ORT schools in Russia strained by financial turmoil

st. petersburg, russia | Students in uniform dart in and out of the nondescript door of School No. 550, sandwiched between one of this river city’s iconic canals and the edge of its seediest market.

The school seems to be perched on the edge of regal affluence, but it already has pitched headlong into the din of financial turmoil.

No. 550 is one of seven schools funded in part by Worldwide ORT that are facing an extreme budget crunch in the wake of the worldwide financial crisis. The schools, from Moldova to Siberia, are the only option for Russian students seeking a non-Orthodox Jewish education in the former Soviet Union.

Earlier this year, the Jewish Agency for Israel was forced to cut more than $1 million in funding for the ORT school system as part of an overall $45 million budget cut. That same financial environment has made it nearly impossible for the schools to shore up their finances locally, said Avi Ganon, the World ORT representative to the former Soviet Union.

There are three Jewish school networks in Russia. All three received funds from the Jewish Agency until they were cut at the beginning of this school year.

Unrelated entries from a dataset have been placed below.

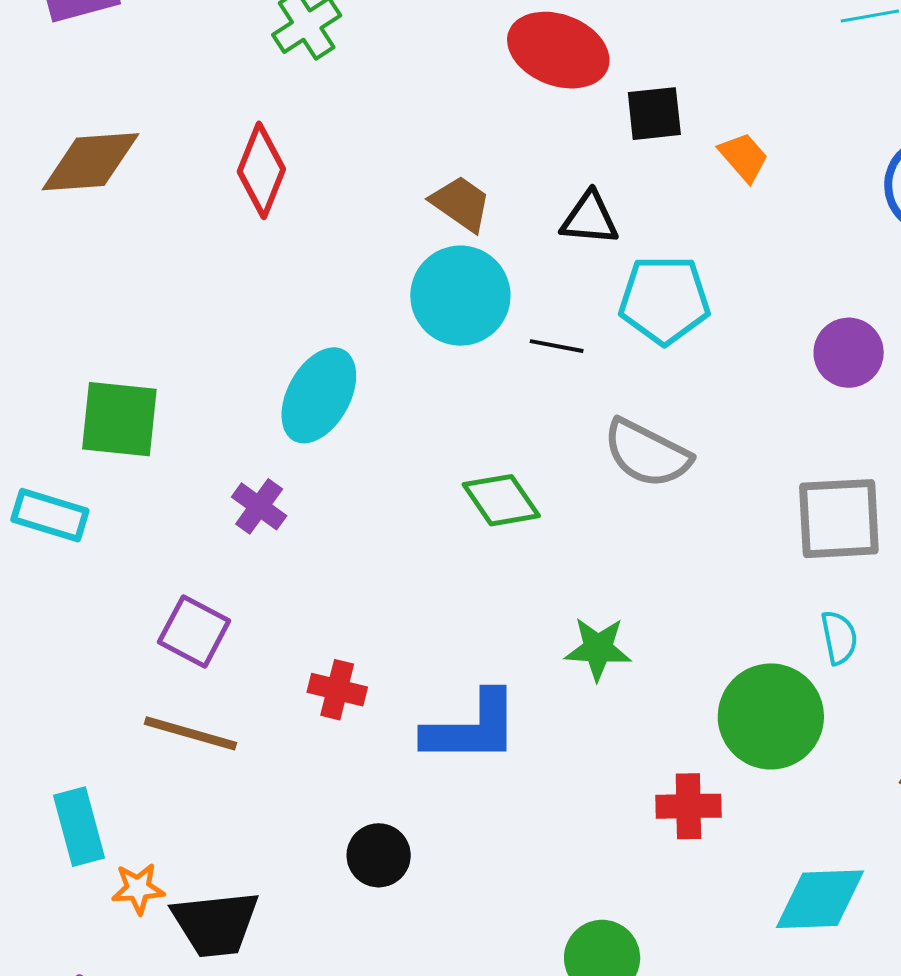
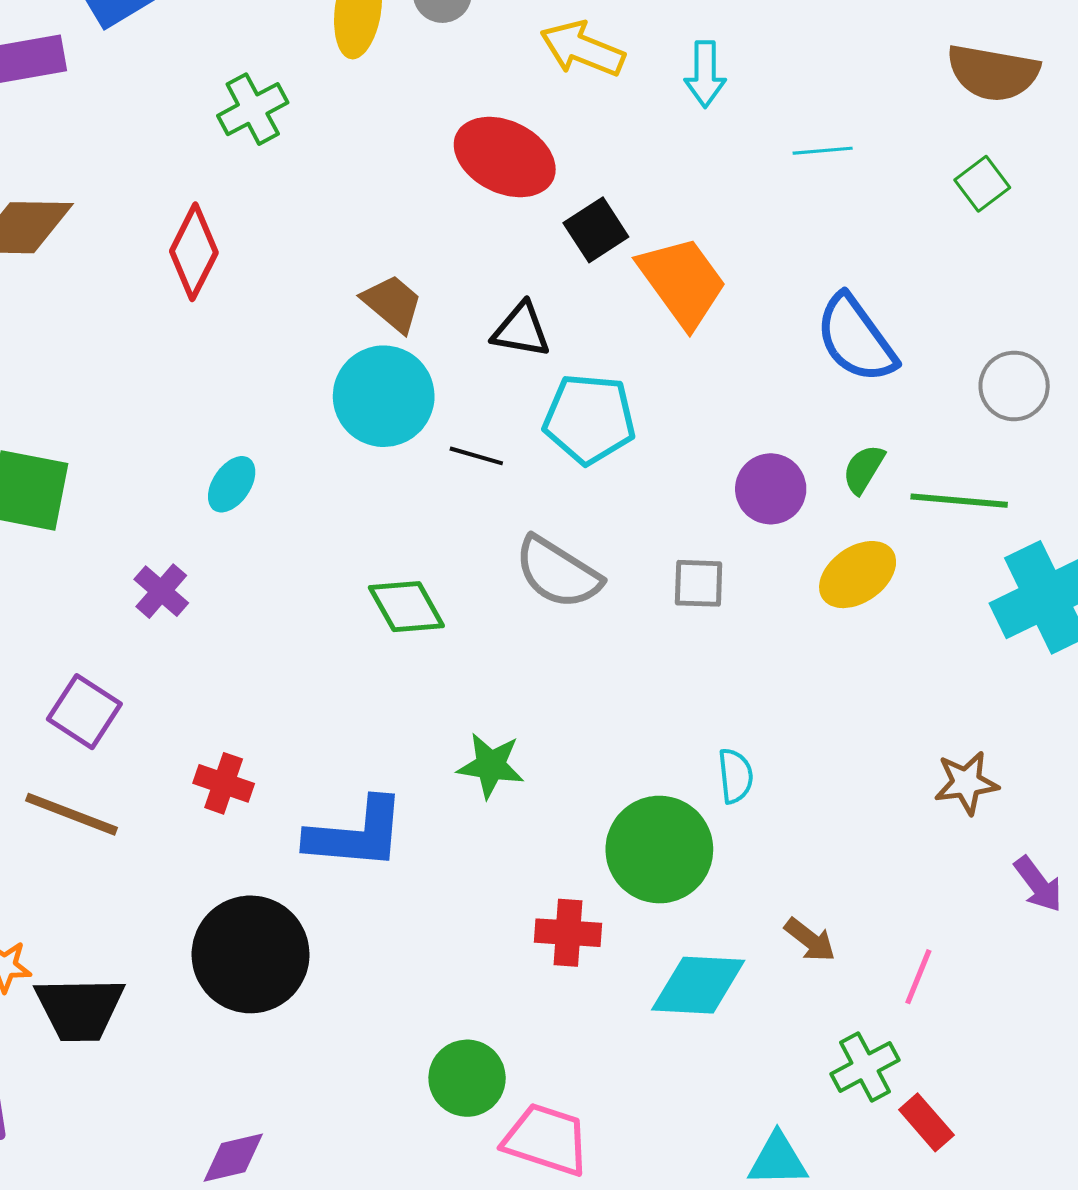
black square: (654, 114) -> (596, 230), turned -32
orange trapezoid: (744, 157) -> (682, 282), size x1.8
cyan ellipse: (319, 395) -> (232, 484), size x0.6
gray square: (839, 519) -> (699, 583), moved, size x0.6
black circle: (379, 855) -> (251, 954), size x1.8
cyan diamond: (820, 899) -> (698, 985), moved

The cuts totaled $2.9 million, said Alan Hoffman, the Jewish Agency’s director-general for Jewish Zionist education.

“I believe that all three networks are very susceptible to the budget cuts,” Hoffman said. “Unfortunately, although we made our decisions in July, the world financial crisis has brought about a second whammy.”

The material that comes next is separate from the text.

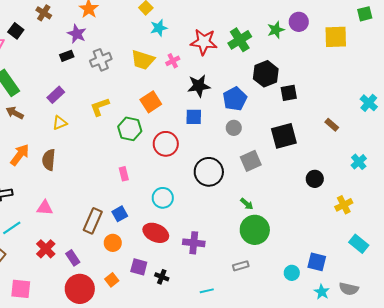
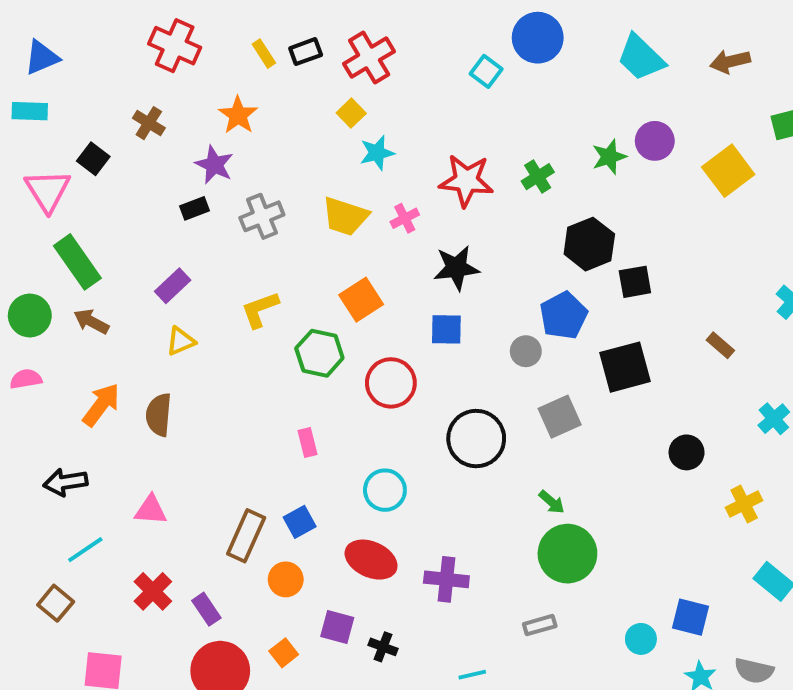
yellow square: (336, 37) -> (728, 171), turned -35
green cross: (240, 40) -> (538, 177), size x0.7
blue pentagon: (235, 99) -> (564, 315), moved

The largest network in Russia, Chabad-run Or Avner schools, is already reeling after its main donor, the Russian-speaking magnate Lev Leviev, dramatically reduced his funding in recent months.

But ORT is in a particularly precarious position. The seven schools in danger operate as joint partnerships be-tween the Russian government and ORT, which has some level of programming in 15 schools across the former Soviet Union for people of different ages and backgrounds.

ORT provides funding for the schools’ Jewish education, which goes solely to those children in the schools who are Jewish according to the Law of Return, which means they have at least

one Jewish grandparent. Depending on the school, that can range from 30 percent to 100 percent of the student body, Ganon said.

If their ORT funding falls off, the schools might be in danger of reverting to state-run schools with a six-day school week, which includes Saturdays, said Boris Notkin, the principal of No. 550 in St. Petersburg. The children currently do not attend school on Saturdays, taking instead a five-day school week with longer days.

ORT was founded in St. Petersburg in 1880 as a work initiative that sought to retrain Jews in agriculture and manufacturing. Today, the group has sharpened its focus on providing greater access to technology in Jewish schools.

The dual mission is evident at No. 550, where one floor is devoted to computer labs and another to chalkboards inscribed with the Hebrew alphabet.

In July, representatives from the Jewish Agency delivered a shock-and-awe message to the Israeli Cabinet: Soviet Jewry as it now exists could be extinct within one generation at current rates of assimilation. One solution centered on bolstering Jewish education in the diaspora to increase identification.

Shortly after this Cabinet meeting, however, with the school year on the horizon, the Jewish Agency sent memos to all its schools in the former Soviet Union saying they were forced to cut $1.2 million in Jewish education programs through ORT for the foreseeable future, Ganon said.

That sent schools across the former Soviet Union scrambling to replace a significant portion of ORT’s $7 million budget in the region.

Alex Katz, the Jewish Agency’s representative to the former Soviet Union, said that the budget cuts were unavoidable in the current financial atmosphere. They were part of the normal budget process and a recent round of cuts, he said.

World ORT draws its funding from federations in the United States and other international groups, but like all Jewish charities in the region, it is seeking to increase its donor base with local funders.

But the financial crisis has strained locals and squeezed donations from abroad.

Svetlana Kosareva, the principal of an ORT school in Samara, Russia, said that the lack of Heftsiba funding threatened the very existence of her school. Already Jewish children from the rural areas around Samara are not attending because the bus is no longer operating.

“With no buses and no Jewish studies, kids will drop out to attend a nearby regular school,” Kosareva said. “Teachers of Jewish studies, with all their enthusiasm, cannot work for free and will have to search for different jobs.”